- _Input data_:
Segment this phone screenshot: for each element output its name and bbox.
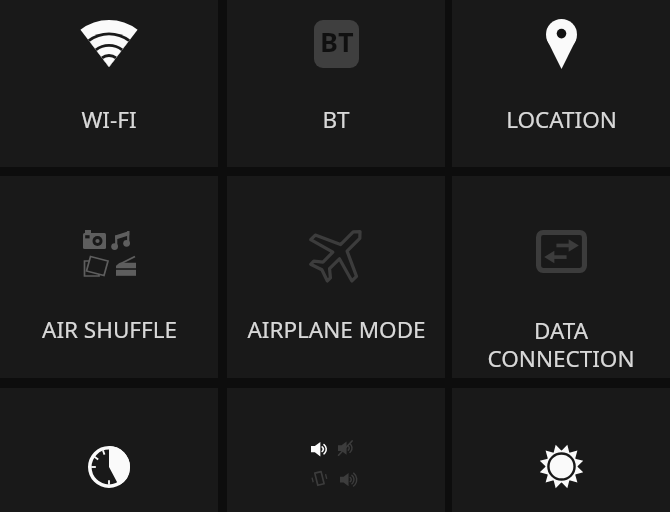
button[interactable]: Location [452, 0, 670, 167]
staticText: AIRPLANE MODE [247, 314, 426, 345]
button[interactable]: Bluetooth [227, 0, 445, 167]
staticText: AIR SHUFFLE [42, 314, 177, 345]
staticText: BT [320, 23, 354, 60]
button[interactable]: Air Shuffle [0, 176, 218, 378]
button[interactable]: Timer [0, 388, 218, 512]
staticText: BT [322, 104, 350, 135]
button[interactable]: Brightness [452, 388, 670, 512]
button[interactable]: Sound mode [227, 388, 445, 512]
staticText: WI-FI [81, 104, 137, 135]
staticText: DATA CONNECTION [487, 315, 635, 373]
button[interactable]: Data connection [452, 176, 670, 378]
button[interactable]: Airplane mode [227, 176, 445, 378]
staticText: LOCATION [506, 104, 617, 135]
button[interactable]: Wi-Fi [0, 0, 218, 167]
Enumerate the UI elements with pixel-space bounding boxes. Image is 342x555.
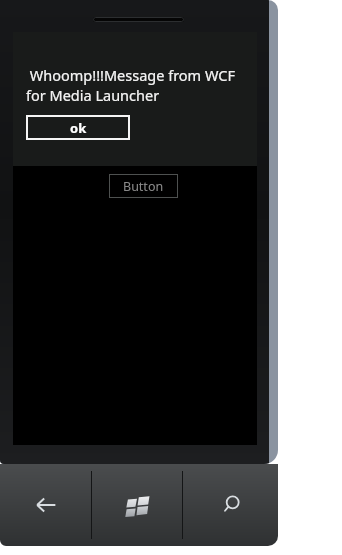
button[interactable]: Back: [0, 464, 91, 546]
staticText: Button: [123, 178, 164, 195]
staticText: ok: [70, 119, 87, 137]
button[interactable]: Button: [109, 174, 178, 198]
button[interactable]: ok: [26, 115, 130, 140]
staticText: Whoomp!!!Message from WCF for Media Laun…: [26, 65, 247, 105]
button[interactable]: Start: [92, 464, 182, 546]
button[interactable]: Search: [183, 464, 278, 546]
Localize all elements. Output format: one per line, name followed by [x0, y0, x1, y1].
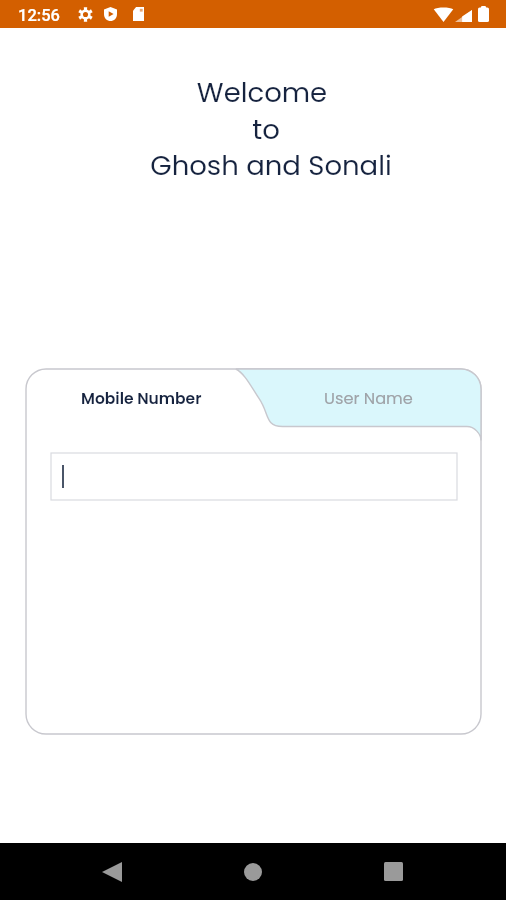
staticText: to: [13, 110, 506, 148]
staticText: User Name: [324, 387, 413, 410]
staticText: Welcome: [9, 73, 506, 111]
button[interactable]: Recent apps: [355, 843, 431, 900]
button[interactable]: Mobile Number: [26, 369, 256, 427]
button[interactable]: User Name: [256, 369, 481, 427]
staticText: Ghosh and Sonali: [18, 146, 506, 184]
button[interactable]: Home: [215, 843, 291, 900]
staticText: Mobile Number: [81, 388, 202, 410]
staticText: 12:56: [18, 6, 60, 25]
button[interactable]: [51, 453, 457, 500]
button[interactable]: Back: [74, 843, 150, 900]
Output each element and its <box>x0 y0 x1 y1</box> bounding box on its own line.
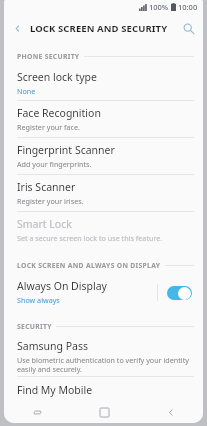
staticText: Register your face. <box>17 122 80 132</box>
staticText: Smart Lock <box>17 217 72 231</box>
button[interactable]: Screen lock type <box>4 66 203 100</box>
staticText: LOCK SCREEN AND SECURITY <box>30 22 168 35</box>
button[interactable]: Face Recognition <box>4 101 203 137</box>
staticText: PHONE SECURITY <box>17 52 80 61</box>
button[interactable]: Find My Mobile <box>4 377 203 402</box>
staticText: Set a secure screen lock to use this fea… <box>17 233 163 243</box>
button[interactable]: Recents <box>4 402 71 423</box>
staticText: 100% <box>149 2 169 12</box>
staticText: SECURITY <box>17 322 52 331</box>
staticText: Face Recognition <box>17 106 101 120</box>
staticText: None <box>17 86 36 96</box>
button[interactable]: Search <box>177 17 199 39</box>
staticText: Register your irises. <box>17 196 84 206</box>
button[interactable]: Fingerprint Scanner <box>4 138 203 174</box>
staticText: Use biometric authentication to verify y… <box>17 355 195 374</box>
button[interactable]: Samsung Pass <box>4 336 203 376</box>
staticText: Add your fingerprints. <box>17 159 92 169</box>
staticText: 10:00 <box>178 2 198 12</box>
button[interactable]: Smart Lock <box>4 212 203 248</box>
button[interactable]: Back <box>4 15 30 41</box>
staticText: Samsung Pass <box>17 339 88 353</box>
staticText: Find My Mobile <box>17 383 93 397</box>
button[interactable]: Always On Display <box>4 275 203 309</box>
button[interactable]: Always On Display toggle <box>167 286 192 300</box>
staticText: Show always <box>17 295 60 305</box>
staticText: Screen lock type <box>17 70 97 84</box>
staticText: LOCK SCREEN AND ALWAYS ON DISPLAY <box>17 261 161 270</box>
staticText: Fingerprint Scanner <box>17 143 115 157</box>
staticText: Iris Scanner <box>17 180 76 194</box>
button[interactable]: Back <box>137 402 203 423</box>
staticText: Always On Display <box>17 279 107 293</box>
button[interactable]: Home <box>71 402 137 423</box>
button[interactable]: Iris Scanner <box>4 175 203 211</box>
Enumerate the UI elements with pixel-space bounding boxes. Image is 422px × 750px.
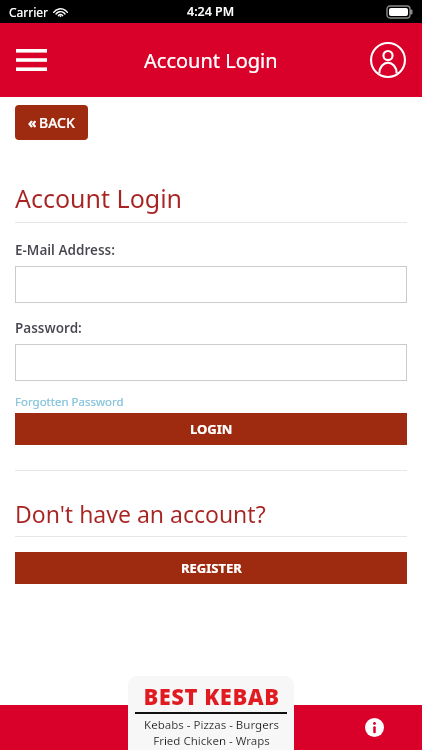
staticText: LOGIN [190, 420, 233, 438]
button[interactable]: Menu [8, 37, 54, 83]
staticText: Account Login [15, 181, 183, 215]
button[interactable]: Forgotten Password [15, 394, 124, 410]
staticText: Account Login [144, 47, 278, 74]
staticText: Fried Chicken - Wraps [153, 733, 270, 749]
staticText: E-Mail Address: [15, 241, 115, 259]
staticText: REGISTER [181, 559, 242, 577]
button[interactable] [15, 266, 407, 303]
button[interactable]: « [15, 105, 88, 140]
button[interactable]: Best Kebab logo [128, 676, 294, 750]
staticText: BEST KEBAB [143, 681, 280, 711]
button[interactable]: Information [360, 713, 388, 741]
button[interactable]: Account [366, 38, 410, 82]
staticText: 4:24 PM [187, 3, 235, 20]
button[interactable] [15, 344, 407, 381]
staticText: Password: [15, 319, 82, 337]
staticText: Kebabs - Pizzas - Burgers [144, 717, 279, 733]
button[interactable]: LOGIN [15, 413, 407, 445]
staticText: Carrier [9, 4, 49, 20]
staticText: BACK [39, 113, 75, 132]
button[interactable]: REGISTER [15, 552, 407, 584]
staticText: Don't have an account? [15, 498, 266, 529]
staticText: « [28, 113, 37, 132]
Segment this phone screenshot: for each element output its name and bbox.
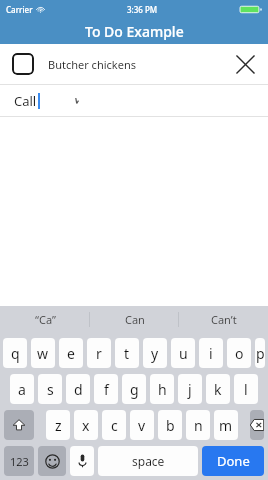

- _Task directions_: Please copy exactly the lines from the one that contains "422px × 750px." through the last line of the listing above, leaving out the pictures.

- _Response for this exercise_:
Enumerate the UI elements with pixel-space bounding boxes. Image is 422px × 750px.
staticText: LOGIN [190, 420, 233, 438]
button[interactable]: Menu [8, 37, 54, 83]
staticText: Account Login [15, 181, 183, 215]
button[interactable]: Forgotten Password [15, 394, 124, 410]
staticText: Account Login [144, 47, 278, 74]
staticText: Fried Chicken - Wraps [153, 733, 270, 749]
staticText: E-Mail Address: [15, 241, 115, 259]
staticText: REGISTER [181, 559, 242, 577]
button[interactable] [15, 266, 407, 303]
button[interactable]: « [15, 105, 88, 140]
button[interactable]: Best Kebab logo [128, 676, 294, 750]
staticText: BEST KEBAB [143, 681, 280, 711]
button[interactable]: Information [360, 713, 388, 741]
button[interactable]: Account [366, 38, 410, 82]
staticText: 4:24 PM [187, 3, 235, 20]
button[interactable] [15, 344, 407, 381]
staticText: Password: [15, 319, 82, 337]
staticText: Kebabs - Pizzas - Burgers [144, 717, 279, 733]
button[interactable]: LOGIN [15, 413, 407, 445]
staticText: Carrier [9, 4, 49, 20]
staticText: BACK [39, 113, 75, 132]
button[interactable]: REGISTER [15, 552, 407, 584]
staticText: Don't have an account? [15, 498, 266, 529]
staticText: « [28, 113, 37, 132]
Segment this phone screenshot: for each element output its name and bbox.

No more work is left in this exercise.